» Prompt: Go through the records, and copy each line in which the string "Durumu" is present.

» Provided data:
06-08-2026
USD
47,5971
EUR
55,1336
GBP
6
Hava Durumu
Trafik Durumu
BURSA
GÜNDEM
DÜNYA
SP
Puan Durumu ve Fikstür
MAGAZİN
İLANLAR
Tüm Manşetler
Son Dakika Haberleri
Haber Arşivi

...

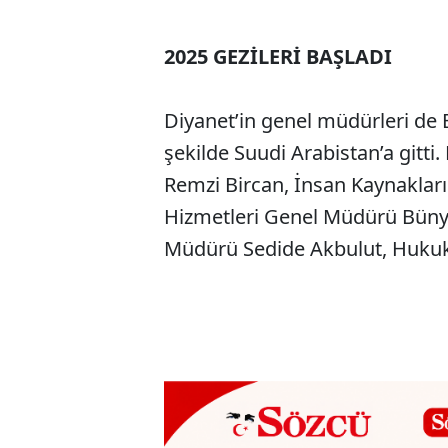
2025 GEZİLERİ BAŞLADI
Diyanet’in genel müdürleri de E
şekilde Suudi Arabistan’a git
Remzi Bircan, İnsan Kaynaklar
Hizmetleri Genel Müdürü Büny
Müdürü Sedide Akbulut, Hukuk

» Answer area:
Hava Durumu
Trafik Durumu
Puan Durumu ve Fikstür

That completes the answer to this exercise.